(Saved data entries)

((

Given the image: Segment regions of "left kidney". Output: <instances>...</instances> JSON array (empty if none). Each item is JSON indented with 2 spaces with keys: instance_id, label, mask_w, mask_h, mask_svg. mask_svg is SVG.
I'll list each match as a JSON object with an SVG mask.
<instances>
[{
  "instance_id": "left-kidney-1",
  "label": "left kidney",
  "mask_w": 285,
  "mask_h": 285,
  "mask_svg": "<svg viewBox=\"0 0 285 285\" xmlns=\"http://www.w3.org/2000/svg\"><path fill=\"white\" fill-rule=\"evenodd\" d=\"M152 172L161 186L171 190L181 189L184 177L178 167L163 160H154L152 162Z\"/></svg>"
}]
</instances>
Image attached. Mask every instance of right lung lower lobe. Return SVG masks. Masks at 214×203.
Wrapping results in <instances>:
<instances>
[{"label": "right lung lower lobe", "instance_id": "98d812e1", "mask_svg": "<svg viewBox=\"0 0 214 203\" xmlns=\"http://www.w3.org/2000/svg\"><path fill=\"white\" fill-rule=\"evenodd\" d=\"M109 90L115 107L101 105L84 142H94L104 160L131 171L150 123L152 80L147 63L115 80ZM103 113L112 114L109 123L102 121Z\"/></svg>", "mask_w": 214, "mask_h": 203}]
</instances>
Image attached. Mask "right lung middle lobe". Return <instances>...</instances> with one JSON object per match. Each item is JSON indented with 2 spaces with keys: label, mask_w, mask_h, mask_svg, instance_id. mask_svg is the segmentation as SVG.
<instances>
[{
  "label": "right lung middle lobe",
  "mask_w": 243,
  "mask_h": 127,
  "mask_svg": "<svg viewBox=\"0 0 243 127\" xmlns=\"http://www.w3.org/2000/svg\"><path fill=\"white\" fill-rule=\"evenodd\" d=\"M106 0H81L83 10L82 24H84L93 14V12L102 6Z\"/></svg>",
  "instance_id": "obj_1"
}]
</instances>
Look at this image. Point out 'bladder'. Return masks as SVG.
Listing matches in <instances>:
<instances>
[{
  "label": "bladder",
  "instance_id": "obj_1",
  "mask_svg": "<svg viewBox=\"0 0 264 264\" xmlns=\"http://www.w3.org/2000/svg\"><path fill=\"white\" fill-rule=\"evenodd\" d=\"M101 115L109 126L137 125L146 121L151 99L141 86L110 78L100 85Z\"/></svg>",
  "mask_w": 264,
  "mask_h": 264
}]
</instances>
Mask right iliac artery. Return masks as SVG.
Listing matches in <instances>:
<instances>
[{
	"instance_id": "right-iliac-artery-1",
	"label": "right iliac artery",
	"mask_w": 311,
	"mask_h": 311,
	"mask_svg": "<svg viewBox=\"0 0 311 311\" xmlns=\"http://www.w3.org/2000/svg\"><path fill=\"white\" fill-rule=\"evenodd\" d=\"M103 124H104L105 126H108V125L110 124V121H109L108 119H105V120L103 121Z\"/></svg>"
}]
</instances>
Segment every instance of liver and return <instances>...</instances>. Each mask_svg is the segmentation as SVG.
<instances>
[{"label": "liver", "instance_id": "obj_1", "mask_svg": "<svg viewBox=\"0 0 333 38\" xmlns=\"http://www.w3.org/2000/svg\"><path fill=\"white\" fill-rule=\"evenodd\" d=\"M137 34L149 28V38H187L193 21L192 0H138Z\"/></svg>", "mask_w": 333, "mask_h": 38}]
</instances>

))

WHAT YOU WILL DO
Each line from the one with "Look at this" through the last line of the records must be written out word for word. Include nothing else.

TASK OUTPUT
Look at this image. Point out 'bladder'. Return masks as SVG.
Listing matches in <instances>:
<instances>
[{
  "label": "bladder",
  "instance_id": "obj_1",
  "mask_svg": "<svg viewBox=\"0 0 264 264\" xmlns=\"http://www.w3.org/2000/svg\"><path fill=\"white\" fill-rule=\"evenodd\" d=\"M101 115L109 126L137 125L146 121L151 99L141 86L110 78L100 85Z\"/></svg>",
  "mask_w": 264,
  "mask_h": 264
}]
</instances>
Mask right iliac artery. Return masks as SVG.
Listing matches in <instances>:
<instances>
[{
	"instance_id": "right-iliac-artery-1",
	"label": "right iliac artery",
	"mask_w": 311,
	"mask_h": 311,
	"mask_svg": "<svg viewBox=\"0 0 311 311\" xmlns=\"http://www.w3.org/2000/svg\"><path fill=\"white\" fill-rule=\"evenodd\" d=\"M103 124H104L105 126H108V125L110 124V121H109L108 119H105V120L103 121Z\"/></svg>"
}]
</instances>
Segment every instance of liver and return <instances>...</instances>. Each mask_svg is the segmentation as SVG.
<instances>
[{"label": "liver", "instance_id": "obj_1", "mask_svg": "<svg viewBox=\"0 0 333 38\" xmlns=\"http://www.w3.org/2000/svg\"><path fill=\"white\" fill-rule=\"evenodd\" d=\"M137 34L149 28V38H187L193 21L192 0H138Z\"/></svg>", "mask_w": 333, "mask_h": 38}]
</instances>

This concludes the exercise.